La discriminación, en sus múltiples facetas –ya sea por origen étnico, género, orientación sexual, discapacidad o condición socioeconómica–, se manifiesta como una herida abierta en el tejido social mexicano. Que las sedes mundialistas sean precisamente los epicentros de este problema agrava la situación, sugiriendo que las estructuras sociales y culturales de estas regiones no están preparadas para la diversidad y el escrutinio internacional que un evento de esta magnitud conlleva.

El Mundial de Fútbol es una plataforma única para mostrar lo mejor de un país: su cultura, su gente y su capacidad organizativa. Sin embargo, si la realidad que enfrentan los ciudadanos y los potenciales visitantes en las propias sedes es de exclusión y trato desigual, la imagen proyectada será, sin duda, devastadora. La oportunidad de oro para el turismo y la proyección internacional podría convertirse en un doloroso bochorno.

Las autoridades encargadas de la organización del Mundial, así como los gobiernos locales de la Ciudad de México, Nuevo León y Jalisco, enfrentan ahora el desafío de abordar esta problemática de manera urgente y efectiva. No basta con preparar estadios y logística; es imperativo trabajar en la sensibilización y erradicación de la discriminación desde la raíz.

Este reporte subraya la necesidad de implementar programas de capacitación y concientización dirigidos no solo a los trabajadores del sector turístico y deportivo, sino a la sociedad en general. La hospitalidad mexicana debe ser genuina y extenderse a todas las personas, sin importar su origen o condición.

La FIFA y los organismos internacionales del fútbol también tienen un papel que desempeñar. Deberían exigir garantías claras sobre el respeto a los derechos humanos y la no discriminación en los países anfitriones. La celebración de eventos deportivos de esta envergadura debe ir de la mano con un compromiso firme con los valores de inclusión y respeto universal.

Es crucial que se analicen las causas profundas de esta discriminación en las entidades mencionadas. ¿Se trata de prejuicios arraigados, de falta de políticas públicas efectivas, de una aplicación deficiente de las leyes existentes? Responder a estas preguntas es el primer paso para diseñar estrategias de solución viables.

La oportunidad que representa el Mundial 2026 para México es inmensa. Puede ser un motor de desarrollo económico, un catalizador para la mejora de infraestructuras y un escaparate para la riqueza cultural del país. Pero para que este potencial se materialice plenamente, es indispensable que la experiencia de todos los asistentes sea positiva y libre de discriminación.
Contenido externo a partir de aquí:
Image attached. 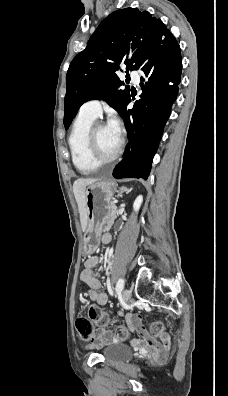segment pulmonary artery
<instances>
[{
  "label": "pulmonary artery",
  "mask_w": 228,
  "mask_h": 396,
  "mask_svg": "<svg viewBox=\"0 0 228 396\" xmlns=\"http://www.w3.org/2000/svg\"><path fill=\"white\" fill-rule=\"evenodd\" d=\"M130 78L136 85L140 82V75L137 71H131ZM80 113L96 118L101 113V103L97 99L89 100L80 107Z\"/></svg>",
  "instance_id": "1"
}]
</instances>
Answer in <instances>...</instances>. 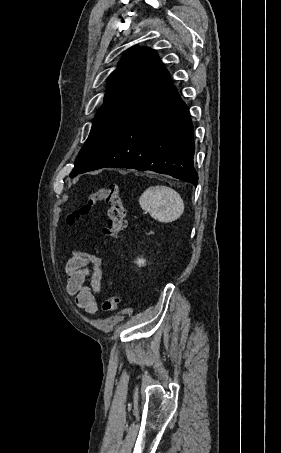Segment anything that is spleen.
<instances>
[{
  "mask_svg": "<svg viewBox=\"0 0 281 453\" xmlns=\"http://www.w3.org/2000/svg\"><path fill=\"white\" fill-rule=\"evenodd\" d=\"M140 206L160 222H172L181 216L184 202L169 186H149L139 198Z\"/></svg>",
  "mask_w": 281,
  "mask_h": 453,
  "instance_id": "3e777b00",
  "label": "spleen"
}]
</instances>
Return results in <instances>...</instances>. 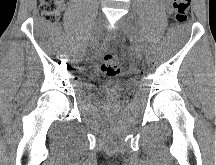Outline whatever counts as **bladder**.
Masks as SVG:
<instances>
[{"instance_id": "obj_1", "label": "bladder", "mask_w": 216, "mask_h": 165, "mask_svg": "<svg viewBox=\"0 0 216 165\" xmlns=\"http://www.w3.org/2000/svg\"><path fill=\"white\" fill-rule=\"evenodd\" d=\"M100 81H104V86H116V81H108V76H100ZM102 97H121V92L118 89H104L101 93Z\"/></svg>"}]
</instances>
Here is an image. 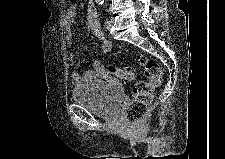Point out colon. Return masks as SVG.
Wrapping results in <instances>:
<instances>
[{
	"label": "colon",
	"mask_w": 225,
	"mask_h": 159,
	"mask_svg": "<svg viewBox=\"0 0 225 159\" xmlns=\"http://www.w3.org/2000/svg\"><path fill=\"white\" fill-rule=\"evenodd\" d=\"M139 64L148 81H138L133 86V100L125 111V121L132 126H139L148 114L154 88L160 83L163 73L161 66L153 59L139 57ZM107 72L110 76L124 81H133L136 77L132 69L112 64L108 66Z\"/></svg>",
	"instance_id": "obj_1"
}]
</instances>
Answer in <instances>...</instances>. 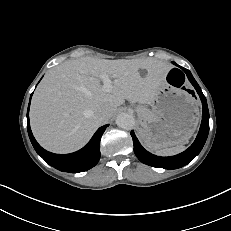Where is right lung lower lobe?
<instances>
[{
	"instance_id": "right-lung-lower-lobe-1",
	"label": "right lung lower lobe",
	"mask_w": 231,
	"mask_h": 231,
	"mask_svg": "<svg viewBox=\"0 0 231 231\" xmlns=\"http://www.w3.org/2000/svg\"><path fill=\"white\" fill-rule=\"evenodd\" d=\"M29 106L27 112V130L29 138L36 152L49 165L63 172L78 173L89 170L98 163L100 159V140L108 125L100 127L88 144L79 151L64 155L54 154L43 149L35 140L29 124Z\"/></svg>"
}]
</instances>
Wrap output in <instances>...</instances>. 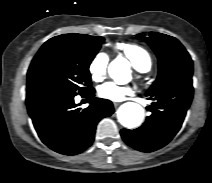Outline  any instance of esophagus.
Masks as SVG:
<instances>
[{
    "instance_id": "obj_1",
    "label": "esophagus",
    "mask_w": 212,
    "mask_h": 183,
    "mask_svg": "<svg viewBox=\"0 0 212 183\" xmlns=\"http://www.w3.org/2000/svg\"><path fill=\"white\" fill-rule=\"evenodd\" d=\"M113 105H114V107H118L120 104L117 102H114Z\"/></svg>"
}]
</instances>
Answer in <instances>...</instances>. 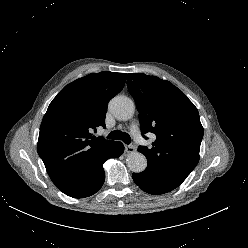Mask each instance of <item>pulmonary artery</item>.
Returning <instances> with one entry per match:
<instances>
[{"instance_id":"1","label":"pulmonary artery","mask_w":248,"mask_h":248,"mask_svg":"<svg viewBox=\"0 0 248 248\" xmlns=\"http://www.w3.org/2000/svg\"><path fill=\"white\" fill-rule=\"evenodd\" d=\"M131 132H132V135H133V137H134V139H135V141L137 143H140L141 144V143L144 142V139H143V137L141 135V132L139 130L138 125H136V124L132 125L131 126Z\"/></svg>"}]
</instances>
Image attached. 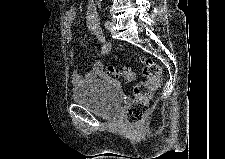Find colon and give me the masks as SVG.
Listing matches in <instances>:
<instances>
[{"instance_id": "obj_1", "label": "colon", "mask_w": 225, "mask_h": 159, "mask_svg": "<svg viewBox=\"0 0 225 159\" xmlns=\"http://www.w3.org/2000/svg\"><path fill=\"white\" fill-rule=\"evenodd\" d=\"M142 71L146 81L139 82L134 87V98L126 109L125 120L128 124L137 126L146 116L152 100L154 90L162 81V69L153 60L141 58ZM108 73L121 77L128 82L136 79V71L131 68L118 69L114 66L108 67Z\"/></svg>"}]
</instances>
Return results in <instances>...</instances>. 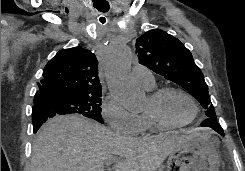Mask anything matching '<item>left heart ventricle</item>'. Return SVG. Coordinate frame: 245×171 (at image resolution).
Segmentation results:
<instances>
[{
    "label": "left heart ventricle",
    "mask_w": 245,
    "mask_h": 171,
    "mask_svg": "<svg viewBox=\"0 0 245 171\" xmlns=\"http://www.w3.org/2000/svg\"><path fill=\"white\" fill-rule=\"evenodd\" d=\"M150 107L148 99L145 110ZM161 115L169 122L183 123L188 121L194 114V107L190 100L178 92H168L159 104Z\"/></svg>",
    "instance_id": "1"
}]
</instances>
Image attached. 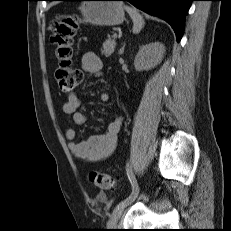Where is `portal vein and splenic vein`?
<instances>
[{
	"instance_id": "portal-vein-and-splenic-vein-1",
	"label": "portal vein and splenic vein",
	"mask_w": 231,
	"mask_h": 231,
	"mask_svg": "<svg viewBox=\"0 0 231 231\" xmlns=\"http://www.w3.org/2000/svg\"><path fill=\"white\" fill-rule=\"evenodd\" d=\"M113 36H114V38H117V37H118L116 33H114V35H113Z\"/></svg>"
}]
</instances>
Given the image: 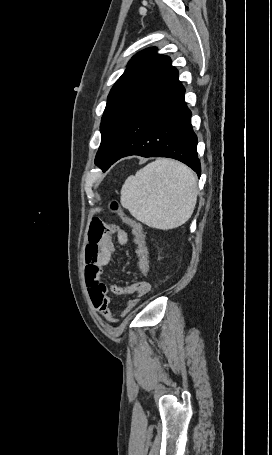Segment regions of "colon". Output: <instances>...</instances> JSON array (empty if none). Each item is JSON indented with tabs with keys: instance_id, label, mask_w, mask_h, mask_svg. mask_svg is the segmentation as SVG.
<instances>
[{
	"instance_id": "obj_1",
	"label": "colon",
	"mask_w": 272,
	"mask_h": 455,
	"mask_svg": "<svg viewBox=\"0 0 272 455\" xmlns=\"http://www.w3.org/2000/svg\"><path fill=\"white\" fill-rule=\"evenodd\" d=\"M111 208L113 210H117V204H112ZM122 219L124 220L125 223H127L130 228L132 229V233L135 238V243L137 245V257H138V268L140 271L141 276L146 279L149 275L150 272V262H149V253H148V248L146 245V238H145V233L143 230L142 224L127 216L124 213L120 214Z\"/></svg>"
}]
</instances>
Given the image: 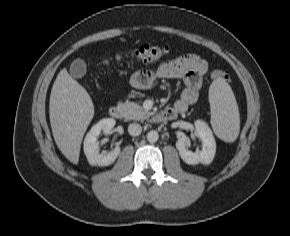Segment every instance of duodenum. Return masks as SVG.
I'll return each instance as SVG.
<instances>
[{
  "label": "duodenum",
  "mask_w": 290,
  "mask_h": 236,
  "mask_svg": "<svg viewBox=\"0 0 290 236\" xmlns=\"http://www.w3.org/2000/svg\"><path fill=\"white\" fill-rule=\"evenodd\" d=\"M185 110H181L178 108H167L159 112L156 116L157 121L159 122H168L177 117L178 114L184 112ZM110 117L114 119H121L123 117L122 109L115 105L110 107L109 109Z\"/></svg>",
  "instance_id": "duodenum-1"
}]
</instances>
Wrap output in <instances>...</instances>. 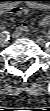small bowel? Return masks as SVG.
I'll use <instances>...</instances> for the list:
<instances>
[{
    "label": "small bowel",
    "mask_w": 50,
    "mask_h": 111,
    "mask_svg": "<svg viewBox=\"0 0 50 111\" xmlns=\"http://www.w3.org/2000/svg\"><path fill=\"white\" fill-rule=\"evenodd\" d=\"M6 9H3V12H5ZM11 12H15L17 14H27L29 10L26 7H15L11 9ZM49 23V18L45 17L40 21L41 26H45ZM28 31V26L26 24L20 25L14 32V35L16 37L22 36L25 32Z\"/></svg>",
    "instance_id": "1"
}]
</instances>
El llamado es claro: las autoridades deben actuar con celeridad y contundencia. La imagen de México en el concierto internacional está en juego. Convertir las sedes mundialistas en ejemplos de inclusión y respeto debe ser la máxima prioridad, demostrando que el orgullo nacional va de la mano con la igualdad y la dignidad para todos.

La ciudadanía también tiene un rol fundamental. Fomentar una cultura de tolerancia y denuncia activa contra cualquier acto discriminatorio es una responsabilidad compartida. Solo así se podrá aspirar a que el Mundial 2026 sea recordado no solo por el espectáculo deportivo, sino también por ser un evento que promovió la unidad y el respeto entre todas las naciones.